Épisode précédent: De la crédibilité

Après une revue de divers moyens de dévoyer le principe de précaution, présenter un exemple est de bonne pratique pédagogique pour montrer comment ces moyens s'agencent admirablement pour mener à des décisions dépourvues de tout fondement rationnel. Un autre intérêt est aussi de présenter un exemple concernant ce qui est souvent donné comme domaine de prédilection du principe de précaution: l'environnement. Pour ce faire quoi de mieux que les organismes génétiquement modifiés, ou, plus exactement, les plantes génétiquement modifiées, qu'on désignera toutefois sans vergogne par l'acronyme d'OGM?

La première question qu'on peut se poser est de savoir si les OGMs relèvent bien du principe de précaution.

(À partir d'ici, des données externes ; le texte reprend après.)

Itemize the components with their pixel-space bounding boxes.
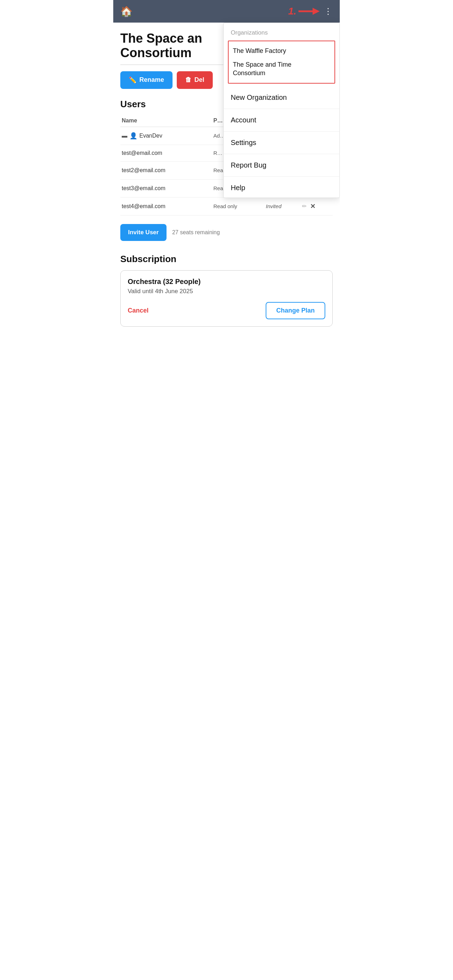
dropdown-account[interactable]: Account (224, 110, 339, 130)
step-1-label: 1. (288, 6, 296, 17)
user-actions-cell: ✏ ✕ (300, 197, 333, 216)
home-icon[interactable]: 🏠 (120, 6, 133, 17)
card-icon: ▬ (122, 133, 127, 139)
dropdown-divider-2 (224, 131, 339, 132)
dropdown-org-waffle-factory[interactable]: The Waffle Factory (233, 44, 330, 58)
table-row: test4@email.com Read only Invited ✏ ✕ (120, 197, 333, 216)
subscription-actions: Cancel Change Plan (128, 302, 325, 319)
main-content: The Space anConsortium 2. ✏️ Rename 🗑 De… (113, 22, 340, 347)
dropdown-menu: Organizations The Waffle Factory The Spa… (223, 22, 340, 198)
arrow-icon (299, 6, 319, 17)
dropdown-section-label: Organizations (224, 23, 339, 39)
kebab-menu-icon[interactable]: ⋮ (324, 6, 333, 16)
trash-icon: 🗑 (185, 76, 192, 84)
user-name-cell: ▬ 👤 EvanDev (120, 127, 212, 145)
subscription-title: Subscription (120, 254, 333, 264)
delete-button[interactable]: 🗑 Del (177, 71, 213, 89)
remove-user-icon[interactable]: ✕ (310, 202, 315, 210)
pencil-icon: ✏️ (129, 76, 137, 84)
dropdown-divider-4 (224, 177, 339, 177)
invite-row: Invite User 27 seats remaining (120, 224, 333, 241)
user-name-cell: test3@email.com (120, 180, 212, 197)
person-icon: 👤 (129, 132, 137, 140)
user-name-cell: test@email.com (120, 145, 212, 161)
dropdown-new-org[interactable]: New Organization (224, 88, 339, 107)
dropdown-settings[interactable]: Settings (224, 133, 339, 153)
user-name-cell: test2@email.com (120, 161, 212, 180)
dropdown-org-space-time[interactable]: The Space and TimeConsortium (233, 58, 330, 80)
rename-button[interactable]: ✏️ Rename (120, 71, 173, 89)
app-header: 🏠 1. ⋮ (113, 0, 340, 22)
edit-user-icon[interactable]: ✏ (302, 203, 307, 210)
user-role-cell: Read only (212, 197, 265, 216)
svg-marker-1 (313, 8, 319, 15)
subscription-section: Subscription Orchestra (32 People) Valid… (120, 254, 333, 327)
rename-label: Rename (139, 76, 164, 84)
delete-label: Del (194, 76, 204, 84)
user-name: EvanDev (139, 133, 162, 139)
seats-remaining-text: 27 seats remaining (172, 229, 220, 235)
user-status-cell: Invited (265, 197, 301, 216)
col-name: Name (120, 115, 212, 127)
cancel-subscription-button[interactable]: Cancel (128, 307, 149, 314)
invite-user-button[interactable]: Invite User (120, 224, 167, 241)
user-name-cell: test4@email.com (120, 197, 212, 216)
dropdown-orgs-box: The Waffle Factory The Space and TimeCon… (228, 41, 335, 84)
header-right: 1. ⋮ (288, 6, 333, 17)
dropdown-divider-1 (224, 109, 339, 109)
dropdown-help[interactable]: Help (224, 178, 339, 197)
subscription-card: Orchestra (32 People) Valid until 4th Ju… (120, 270, 333, 327)
dropdown-divider-3 (224, 154, 339, 154)
subscription-valid-until: Valid until 4th June 2025 (128, 288, 325, 295)
dropdown-report-bug[interactable]: Report Bug (224, 156, 339, 175)
subscription-plan: Orchestra (32 People) (128, 278, 325, 286)
annotation-row: 1. (288, 6, 319, 17)
change-plan-button[interactable]: Change Plan (265, 302, 325, 319)
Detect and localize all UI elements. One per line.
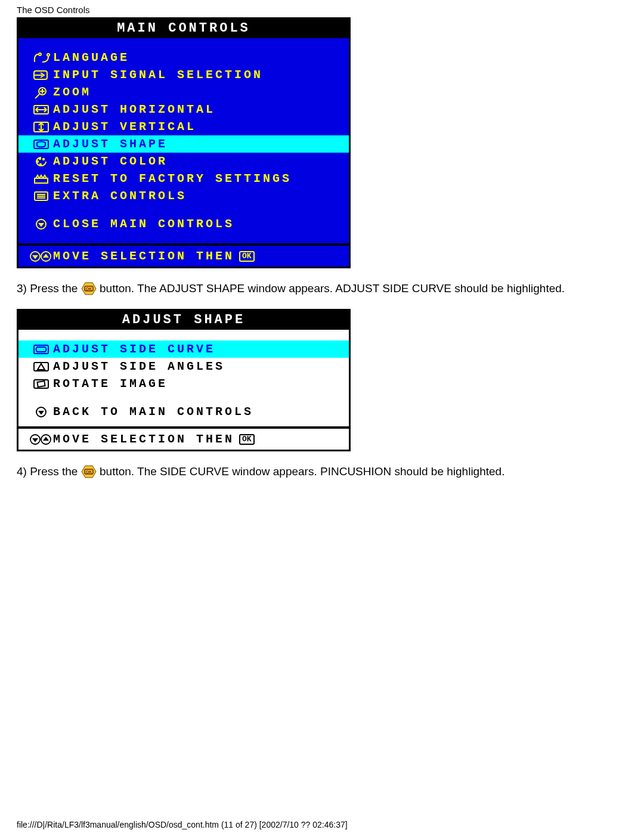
- down-arrow-circle-icon: [29, 218, 53, 231]
- extra-controls-icon: [29, 190, 53, 203]
- main-controls-footer: MOVE SELECTION THEN OK: [18, 246, 349, 267]
- svg-text:OK: OK: [85, 287, 92, 291]
- menu-item-label: ADJUST COLOR: [53, 154, 168, 168]
- menu-item-label: ZOOM: [53, 85, 91, 99]
- menu-item-extra-controls[interactable]: EXTRA CONTROLS: [18, 187, 349, 205]
- instruction-step-3: 3) Press the OK button. The ADJUST SHAPE…: [17, 279, 627, 298]
- svg-rect-30: [38, 381, 45, 387]
- svg-text:OK: OK: [85, 470, 92, 474]
- adjust-shape-window: ADJUST SHAPE ADJUST SIDE CURVE ADJUST SI…: [17, 309, 351, 451]
- footer-text: MOVE SELECTION THEN: [53, 249, 234, 263]
- svg-point-14: [43, 158, 44, 159]
- svg-point-15: [40, 163, 41, 165]
- instruction-step-4: 4) Press the OK button. The SIDE CURVE w…: [17, 462, 627, 481]
- ok-hex-button-icon: OK: [81, 282, 97, 295]
- svg-point-12: [37, 160, 38, 162]
- svg-point-13: [39, 157, 41, 159]
- adjust-horizontal-icon: [29, 103, 53, 116]
- menu-item-label: EXTRA CONTROLS: [53, 189, 187, 203]
- menu-close-main-controls[interactable]: CLOSE MAIN CONTROLS: [18, 215, 349, 233]
- menu-back-to-main[interactable]: BACK TO MAIN CONTROLS: [18, 403, 349, 420]
- input-signal-icon: [29, 69, 53, 82]
- menu-item-label: ADJUST HORIZONTAL: [53, 103, 215, 116]
- svg-line-4: [35, 94, 39, 98]
- menu-item-label: LANGUAGE: [53, 51, 129, 64]
- up-down-arrows-icon: [29, 250, 53, 263]
- rotate-image-icon: [29, 377, 53, 391]
- svg-rect-16: [35, 178, 48, 183]
- menu-item-adjust-side-angles[interactable]: ADJUST SIDE ANGLES: [18, 358, 349, 375]
- menu-item-label: ADJUST VERTICAL: [53, 120, 196, 134]
- factory-reset-icon: [29, 172, 53, 185]
- menu-item-adjust-vertical[interactable]: ADJUST VERTICAL: [18, 118, 349, 135]
- main-controls-title: MAIN CONTROLS: [18, 19, 349, 38]
- menu-item-language[interactable]: LANGUAGE: [18, 49, 349, 66]
- back-label: BACK TO MAIN CONTROLS: [53, 405, 253, 419]
- menu-item-adjust-shape[interactable]: ADJUST SHAPE: [18, 135, 349, 153]
- menu-item-adjust-color[interactable]: ADJUST COLOR: [18, 153, 349, 170]
- svg-point-1: [47, 54, 49, 56]
- menu-item-adjust-horizontal[interactable]: ADJUST HORIZONTAL: [18, 101, 349, 118]
- menu-item-label: ADJUST SHAPE: [53, 137, 168, 151]
- adjust-shape-title: ADJUST SHAPE: [18, 311, 349, 330]
- main-controls-window: MAIN CONTROLS LANGUAGE INPUT SIGNAL SELE…: [17, 17, 351, 268]
- menu-item-label: INPUT SIGNAL SELECTION: [53, 68, 263, 82]
- menu-item-label: RESET TO FACTORY SETTINGS: [53, 172, 292, 185]
- svg-point-0: [39, 53, 41, 55]
- side-angles-icon: [29, 360, 53, 373]
- close-label: CLOSE MAIN CONTROLS: [53, 217, 234, 231]
- menu-item-input-signal[interactable]: INPUT SIGNAL SELECTION: [18, 66, 349, 83]
- menu-item-zoom[interactable]: ZOOM: [18, 83, 349, 101]
- adjust-color-icon: [29, 155, 53, 168]
- side-curve-icon: [29, 343, 53, 356]
- footer-text: MOVE SELECTION THEN: [53, 432, 234, 446]
- up-down-arrows-icon: [29, 433, 53, 446]
- page-header: The OSD Controls: [0, 0, 644, 17]
- menu-item-label: ROTATE IMAGE: [53, 377, 168, 391]
- zoom-icon: [29, 86, 53, 99]
- menu-item-rotate-image[interactable]: ROTATE IMAGE: [18, 375, 349, 392]
- menu-item-adjust-side-curve[interactable]: ADJUST SIDE CURVE: [18, 340, 349, 358]
- menu-item-label: ADJUST SIDE CURVE: [53, 342, 215, 356]
- adjust-shape-footer: MOVE SELECTION THEN OK: [18, 429, 349, 450]
- menu-item-label: ADJUST SIDE ANGLES: [53, 360, 225, 373]
- menu-item-reset-factory[interactable]: RESET TO FACTORY SETTINGS: [18, 170, 349, 187]
- ok-icon: OK: [239, 434, 255, 445]
- ok-icon: OK: [239, 251, 255, 262]
- language-icon: [29, 51, 53, 64]
- adjust-shape-icon: [29, 138, 53, 151]
- ok-hex-button-icon: OK: [81, 465, 97, 478]
- adjust-vertical-icon: [29, 120, 53, 134]
- down-arrow-circle-icon: [29, 405, 53, 419]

La réponse en la matière est assez complexe, étant donné que les OGMs présentent des caractéristiques très différentes les uns des autres. Leurs propriétés sont variables, elles vont de la modification du contenu utilisable de la plante à la résistance aux herbicides en passant par la modification des couleurs. Les plantes modifiées sont aussi très différentes, il existe des espèces sauvages ou pas dans la zone de culture, etc. Les traits qui sont insérés dans le génome des plantes sont aussi plus ou moins connus, ainsi le maïs MON810 a été approuvé la première fois en 1995 aux USA. Cela veut dire qu'une analyse au cas par cas est requise. Mais, au moins pour les traits nouveaux, vu que toutes sortes de choses paraissent possibles, une étude préalable semble s'imposer pour connaître l'étendue des éventuels effets indésirables. Cependant de telles études n'ont pas été nécessaires lors de divers croisements, de l'irradiation des semences ou de l'utilisation de produits chimiques pour favoriser les mutations. Les conséquences néfastes de cette absence d'études ont été inexistantes. On peut donc reconnaître une certaine pertinence au principe de précaution dans ce cadre, même si cela relève aussi d'un préjugé envers une technologie particulière.

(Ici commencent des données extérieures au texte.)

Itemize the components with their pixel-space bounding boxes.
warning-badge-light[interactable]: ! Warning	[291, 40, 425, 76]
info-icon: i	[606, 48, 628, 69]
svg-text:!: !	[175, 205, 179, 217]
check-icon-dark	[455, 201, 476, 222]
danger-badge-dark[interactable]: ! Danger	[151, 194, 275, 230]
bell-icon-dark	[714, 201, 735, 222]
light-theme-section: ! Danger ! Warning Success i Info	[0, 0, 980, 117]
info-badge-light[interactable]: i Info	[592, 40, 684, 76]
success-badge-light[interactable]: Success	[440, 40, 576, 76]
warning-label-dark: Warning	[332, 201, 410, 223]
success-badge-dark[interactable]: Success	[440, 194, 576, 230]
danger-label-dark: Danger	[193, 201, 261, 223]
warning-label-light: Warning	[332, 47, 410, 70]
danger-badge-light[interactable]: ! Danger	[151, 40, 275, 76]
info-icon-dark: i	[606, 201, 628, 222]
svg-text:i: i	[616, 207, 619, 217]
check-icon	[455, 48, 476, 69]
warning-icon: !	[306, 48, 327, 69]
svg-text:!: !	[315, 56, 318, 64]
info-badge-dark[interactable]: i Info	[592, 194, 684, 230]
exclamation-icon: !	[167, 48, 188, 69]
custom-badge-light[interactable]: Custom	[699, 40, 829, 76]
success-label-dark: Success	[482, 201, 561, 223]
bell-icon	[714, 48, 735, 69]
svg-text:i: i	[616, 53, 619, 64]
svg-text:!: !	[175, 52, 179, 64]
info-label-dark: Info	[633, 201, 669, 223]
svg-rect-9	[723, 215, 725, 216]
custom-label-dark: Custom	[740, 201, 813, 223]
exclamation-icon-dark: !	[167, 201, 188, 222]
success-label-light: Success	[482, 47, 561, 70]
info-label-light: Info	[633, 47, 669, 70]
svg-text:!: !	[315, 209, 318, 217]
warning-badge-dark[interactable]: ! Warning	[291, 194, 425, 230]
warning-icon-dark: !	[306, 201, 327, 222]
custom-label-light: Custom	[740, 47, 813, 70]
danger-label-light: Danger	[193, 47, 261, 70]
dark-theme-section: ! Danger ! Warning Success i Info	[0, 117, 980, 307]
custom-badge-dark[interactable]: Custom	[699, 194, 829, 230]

Et de fait, le domaine de la recherche en génétique a depuis longtemps adopté ce principe, comme illustré par la conférence d'Asilomar, dont on peut trouver trouver les conclusions sur le web. Cette conférence avait été convoquée suite aux inquiétudes suscitées au sein même de la communauté scientifique par les possibilités offertes par la modification à volonté du génome de certains organismes. Elle conclut à l'instauration de mesures de confinement, proportionnées au danger potentiel que suscite la modification qui fait l'objet d'expérience.

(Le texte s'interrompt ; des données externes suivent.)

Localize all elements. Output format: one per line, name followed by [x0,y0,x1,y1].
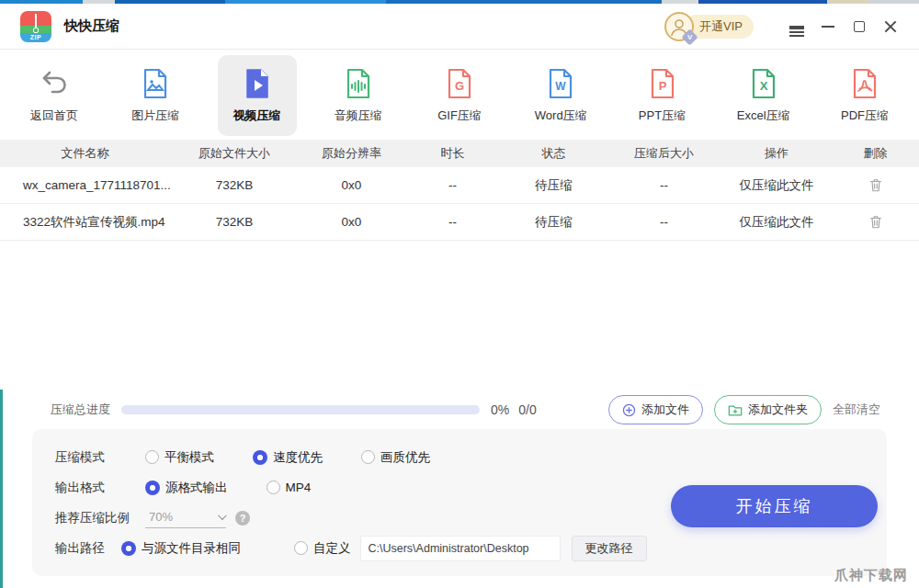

Même s'il existe désormais de très nombreux OGMs, l'opposition, notamment le fait des écologistes, concerne tous types d'OGMs quelques soient les plantes et les traits utilisés. Cette opposition est surprenante, l'homme ayant lui-même construit sans aide du génie génétique des monstres qu'il utilise depuis fort longtemps dans l'agriculture. Le blé est un hexaploïde (6 exemplaires de chaque chromosome par cellule) créé à partir d'une plante sauvage diploïde. Le colza est quant à lui un hybride sélectionné par l'homme. Plus récemment, depuis l'après-guerre, l'homme utilise des substances chimiques ou l'irradiation pour accélérer l'évolution des plantes.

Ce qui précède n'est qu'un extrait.